The Dow rose by 739.99 points, or 1.51%, to 49,648.71; the Nasdaq gained 176.61 points, or 0.78%, to 22,717.20; and the S&P 500 increased by 63.26 points, or 0.93%, to 6,861.66. During Friday's early session, the Dow reached an intraday record high of 49,709.54.
Investors continued to monitor corporate earnings reports. E-commerce giant Amazon.com reported earnings per share slightly below analyst expectations and indicated it expects capital expenditures to reach $200 billion this year, leading to a sharp decline in its stock price.
Social media platform Reddit posted better-than-expected results, issued strong guidance, and announced a share buyback program.
Despite Amazon's weak performance, other technology stocks rebounded: NVIDIA rose 2%, and Microsoft gained more than 1%. Both companies had seen declines approaching double-digit percentages earlier in the week.
Bitcoin, the leading cryptocurrency, fell sharply overnight, dropping 16% and briefly falling below $61,000. However, on Friday morning, it climbed 4%, recovering to above $66,000 and partially offsetting Thursday's losses.
U.S. stocks were sluggish on Thursday, with major indexes again weighed down by technology shares.
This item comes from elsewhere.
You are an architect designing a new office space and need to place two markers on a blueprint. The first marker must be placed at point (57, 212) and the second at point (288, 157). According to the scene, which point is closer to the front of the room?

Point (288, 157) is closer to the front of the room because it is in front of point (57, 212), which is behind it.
The tech-heavy Nasdaq Composite fell about 1.6%, with Qualcomm plunging 8.5% after its earnings report, significantly dragging down the index.
Software stocks continued to decline on Thursday, with the iShares Expanded Tech-Software Sector ETF dropping another 5%. The software sector fund has fallen more than 11% this week, heading for its worst weekly performance since 2008, as concerns grow over the threat artificial intelligence poses to the industry.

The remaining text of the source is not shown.